The technical nature of this vulnerability aligns with CWE-125, which describes out-of-bounds read conditions, and CWE-787, which covers out-of-bounds write operations. The flaw manifests when the ChakraCore engine processes certain JavaScript objects that have been improperly managed in memory, leading to potential exploitation through crafted malicious web content or documents. Attackers can leverage this vulnerability by constructing specific JavaScript code or embedding malicious content within Office documents that when opened trigger the vulnerable code path in the browser's scripting engine. The exploitation process typically involves memory corruption techniques that can bypass modern security mitigations such as ASLR and DEP, making this particularly dangerous in targeted attack scenarios.
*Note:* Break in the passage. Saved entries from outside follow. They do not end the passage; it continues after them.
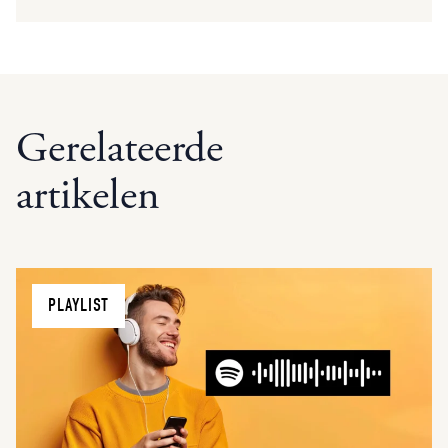
Gerelateerde
artikelen
PLAYLIST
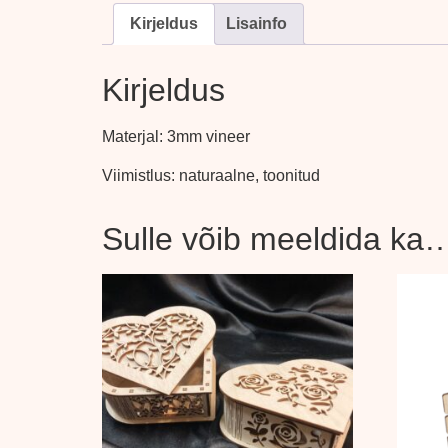
Kirjeldus
Lisainfo
Kirjeldus
Materjal: 3mm vineer
Viimistlus: naturaalne, toonitud
Sulle võib meeldida ka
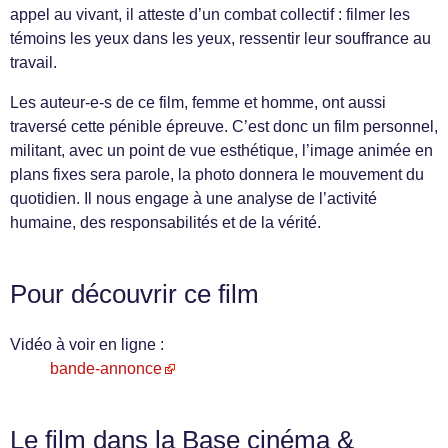
appel au vivant, il atteste d’un combat collectif : filmer les
témoins les yeux dans les yeux, ressentir leur souffrance au
travail.
Les auteur-e-s de ce film, femme et homme, ont aussi
traversé cette pénible épreuve. C’est donc un film personnel,
militant, avec un point de vue esthétique, l’image animée en
plans fixes sera parole, la photo donnera le mouvement du
quotidien. Il nous engage à une analyse de l’activité
humaine, des responsabilités et de la vérité.
Pour découvrir ce film
Vidéo à voir en ligne :
bande-annonce
Le film dans la Base cinéma &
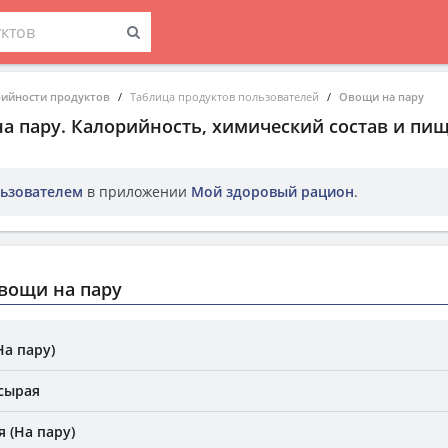
рийности продуктов
Таблица продуктов пользователей
Овощи на пару
а пару
. Калорийность, химический состав и пи
ьзователем
в приложении
Мой здоровый рацион
.
вощи на пару
На пару)
 сырая
 (На пару)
The operational impact of CVE-2017-11858 is significant as it provides attackers with local privilege escalation capabilities, enabling them to execute code with the same rights as the current user account. This means that if an attacker can convince a user to open a malicious document or visit a compromised website, they can potentially gain access to sensitive data, install malware, or establish persistence within the compromised system. The vulnerability affects a broad range of Microsoft products and operating systems, making it a prime target for mass exploitation campaigns. The attack surface includes not only web browsing scenarios but also document-based attacks where Office applications execute JavaScript within their rendering engines, creating multiple potential entry points for threat actors.
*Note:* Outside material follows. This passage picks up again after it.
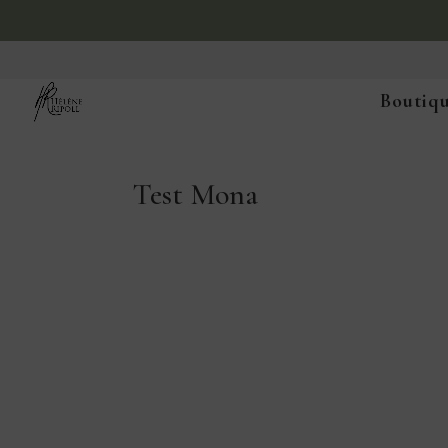
Boutiqu
Test Mona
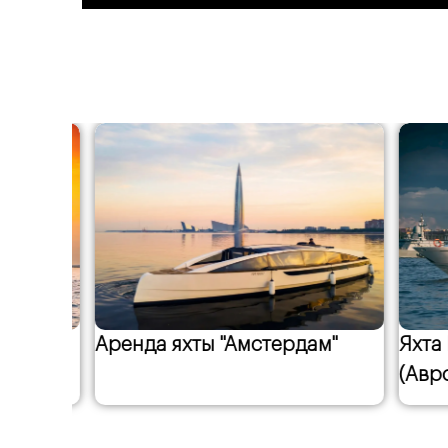
Аренда яхты "Амстердам"
Яхта Fa
(Аврор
Mitigation strategies for this vulnerability should focus on immediate patch deployment through Microsoft's regular security updates, as the primary fix involves correcting the memory management handling within the ChakraCore engine. Organizations should implement network segmentation and browser hardening measures to limit the potential impact of successful exploitation attempts. The vulnerability also relates to ATT&CK technique T1059.007 for Windows Command Shell and T1059.001 for Command and Scripting Interpreter, as exploitation typically involves executing malicious code through scripting environments. Additional protective measures include implementing application whitelisting policies, enabling exploit protection features in Windows Defender, and deploying intrusion detection systems to monitor for suspicious JavaScript execution patterns. Security teams should also consider implementing user education programs to reduce the likelihood of successful social engineering attacks that could lead to exploitation of this vulnerability.